Richard COMBALLOT, Daniel WALTHER, Alain DARTEVELLE
EONS
248pp - 14,80 €
Critique parue en mai 2008 dans Bifrost n° 50
Daniel Walther, qui, il y a peu, fit l'objet d'un dossier Bifrost, est à l'honneur dans ce numéro spécial de Lunatique, le second après celui dédié au regretté Michel Demuth. Au sommaire quatorze nouvelles, dont quatre inédites, cinq articles, le tout accompagné d'un entretien avec Richard Comballot.
Comme ce dernier le signale, pour réunir une anthologie de Daniel Walther, il n'y a qu'à se baisser : le choix ne manque pas avec près de 160 nouvelles au compteur, souvent parues dans des supports confidentiels, partagées entre science-fiction, fantastique et fantasy, toutes plus ou moins fortement dopées à la testostérone. Car la sexualité est une constante chez l'auteur alsacien, qui est tout simplement incapable de se passer de cette dimension dans ces textes. Le recueil s'ouvre sur une belle et sombre nouvelle d'un narrateur confronté à l'Apocalypse et à sa propre mort, torturé par la question de : combien de temps encore ? Toujours dans les années 70, « Les Guêpes géantes de Fessenheim » traite de mutations dues au nucléaire, bien dans l'air du temps, alors que le vent de liberté et de révolte d'inspiration dadaïste qui souffle dans « Les 100 millions de chevaux de la planète Dada » connaît, sur fond de sexualité mortifère, une conclusion pessimiste. La sexualité dévorante, exigeante, de la femme, angoissante pour l'homme qui doute de ne pouvoir la satisfaire, se retrouve dans nombre de textes, fantasmatique avec le beau « Cantilène dans une flaque d'encre » qui évoque aussi la descente dans l'enfer de la dépression d'un écrivain qui se croyait « arrivé », fantastique dans « Caguefoutre » où s'immisce un fantôme lubrique, entre space opera et fantasy dans « Otages de l'hiver », et finalement menaçante dans « Lames de fond », où rôde la hantise de la castration. Alain Dartevelle se livre d'ailleurs à une intéressante étude sur le rôle et la place du sexe dans l'œuvre de Daniel Walther, lequel, dans ses articles, ne manque pas d'adresser un hommage à André Hardellet.
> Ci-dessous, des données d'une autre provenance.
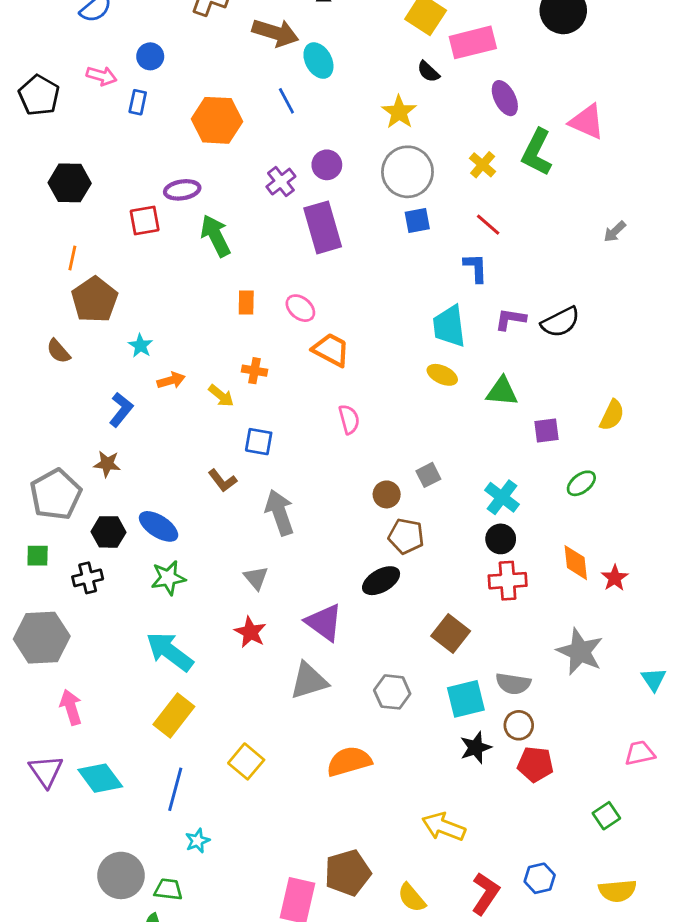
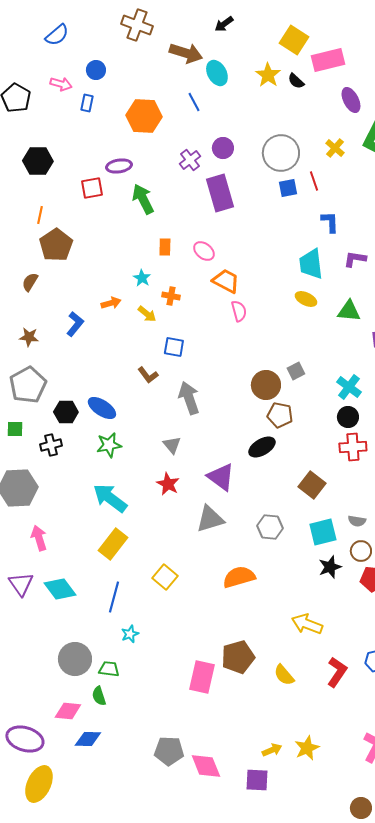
yellow star: (399, 112) -> (268, 75), moved
red line: (488, 225) -> (314, 181), moved, turned 30
cyan star: (140, 346) -> (142, 278), moved
brown semicircle: (58, 351) -> (30, 282), turned 72
pink semicircle: (349, 419) -> (239, 311), moved
brown star: (107, 464) -> (29, 337), moved
brown circle: (387, 494) -> (266, 385), size x1.5
gray semicircle: (513, 684) -> (357, 521), size x0.7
L'érotisme est une musique obsédante, les deux font d'ailleurs bon ménage comme il est démontré dans le « Manuscrit trouvé dans un étui à cigare », nouvelle qui rappelle que Daniel Walther est aussi un érudit impressionnant, qui truffe ses textes de références à l'art ou à l'histoire avec un naturel déconcertant. Ici, il évoque Joyce de façon étonnante, sous la forme d'un extraterrestre (« Hommage à Janus »), et dans « Traque à New Bornéo », écrit en collaboration avec Richard Comballot, il rend hommage à Conrad et Coppola. De fait, il ne craint pas de s'aventurer sur le terrain de l'uchronie avec une évasion réussie de Bonaparte dans « La Reconquête du Brésil ».
Journaliste et fantastiqueur accompli, Daniel Walther a aussi développé sur le genre des opinions qu'il délivre à travers des articles dénonçant l'omniprésence sanglante de l'horreur made in USA façon Stephen King et rendant hommage à des modèles comme Villiers de l'Isle-Adam et Gustav Meyrinck. Ses commentaires sur la science-fiction en passe de redevenir une littérature facile déclinant le space op' sont aussi à méditer.
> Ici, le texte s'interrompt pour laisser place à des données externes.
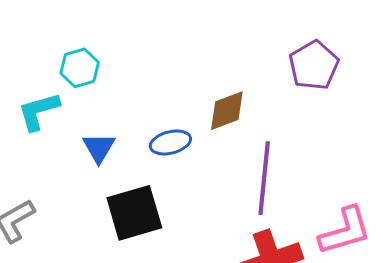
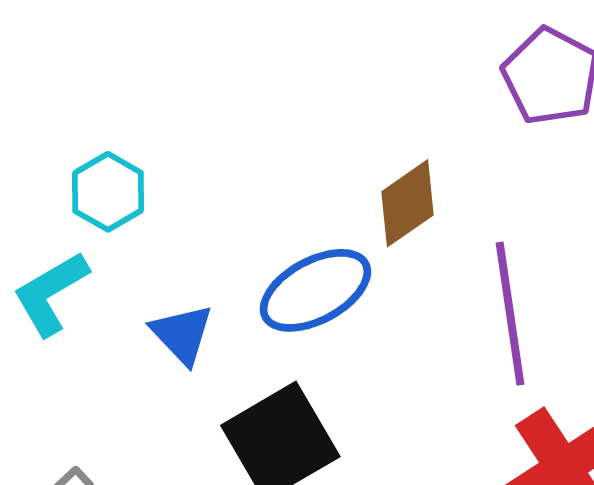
blue ellipse: (170, 142) -> (315, 290), size x1.4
Ce qui frappe à la lecture du recueil, c'est la dimension onirique dans laquelle baignent tous les textes. Daniel Walther écrit sur le principe du rêve éveillé, se lançant sans plan préétabli, et cela se voit : quand la fusion entre le rêve et le récit n'est pas totale ou immédiate, on voit le texte hésiter entre plusieurs directions, chercher un équilibre. Mais c'est aussi l'intérêt de ce type d'écriture que de donner à lire l'histoire à l'état brut, des impressions qui, visiblement, bataillent pour émerger jusqu'à ce que la nouvelle finisse par se centrer sur son propos et trouve sa cohérence.
Celle, en tout cas, de ce Lunatique est limpide : elle célèbre un auteur qui ne cède à aucune mode, et qu'on a trop souvent tendance à oublier — à preuve : il n'a pas d'entrée à son nom dans Wikipedia. Ce qui rend d'autant plus essentielle la lecture de cette anthologie.